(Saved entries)
^^^^

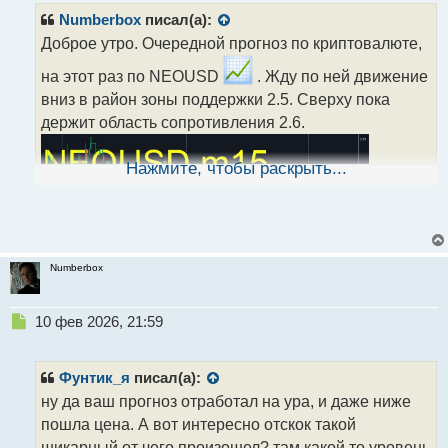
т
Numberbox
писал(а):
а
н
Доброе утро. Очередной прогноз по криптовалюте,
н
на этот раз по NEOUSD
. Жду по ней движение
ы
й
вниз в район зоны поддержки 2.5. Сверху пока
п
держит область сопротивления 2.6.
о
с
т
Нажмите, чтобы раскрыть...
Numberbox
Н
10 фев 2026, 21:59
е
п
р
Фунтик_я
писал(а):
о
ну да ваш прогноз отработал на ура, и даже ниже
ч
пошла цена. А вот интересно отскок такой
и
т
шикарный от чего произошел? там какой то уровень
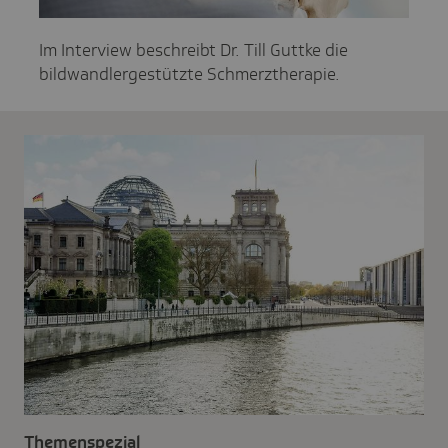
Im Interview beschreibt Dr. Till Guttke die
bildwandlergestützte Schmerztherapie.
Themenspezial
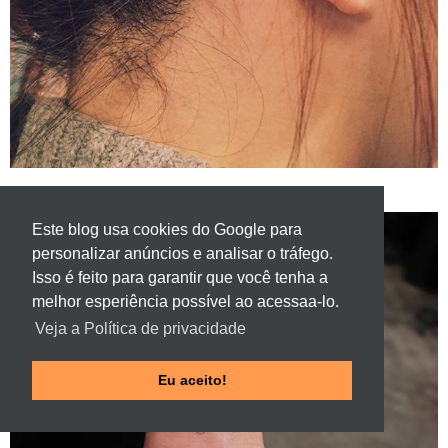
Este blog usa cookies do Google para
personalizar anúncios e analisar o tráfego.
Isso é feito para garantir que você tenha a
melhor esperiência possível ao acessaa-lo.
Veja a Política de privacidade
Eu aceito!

^^^^

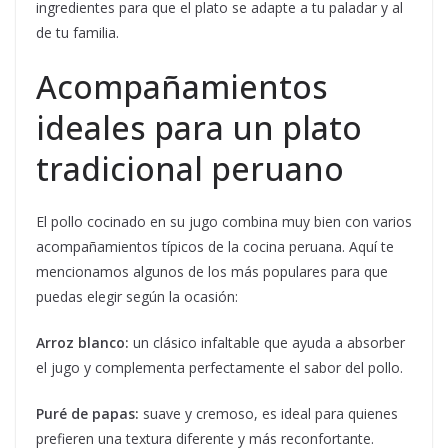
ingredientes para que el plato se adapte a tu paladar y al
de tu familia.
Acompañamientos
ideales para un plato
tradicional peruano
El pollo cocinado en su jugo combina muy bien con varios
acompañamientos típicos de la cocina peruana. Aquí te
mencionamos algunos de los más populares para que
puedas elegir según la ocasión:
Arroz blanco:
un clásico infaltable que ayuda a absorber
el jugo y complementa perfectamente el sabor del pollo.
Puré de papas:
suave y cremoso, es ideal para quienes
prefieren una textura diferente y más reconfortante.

^^^^

▶ [Work to complete] Would you please copy exactly the part of the entries above that begins at the line containing "acompañamientos típicos de" and ends at the line containing "suave y cremoso, es ideal para quienes", both lines included?

▶ [Exercise response]
acompañamientos típicos de la cocina peruana. Aquí te
mencionamos algunos de los más populares para que
puedas elegir según la ocasión:
Arroz blanco:
un clásico infaltable que ayuda a absorber
el jugo y complementa perfectamente el sabor del pollo.
Puré de papas:
suave y cremoso, es ideal para quienes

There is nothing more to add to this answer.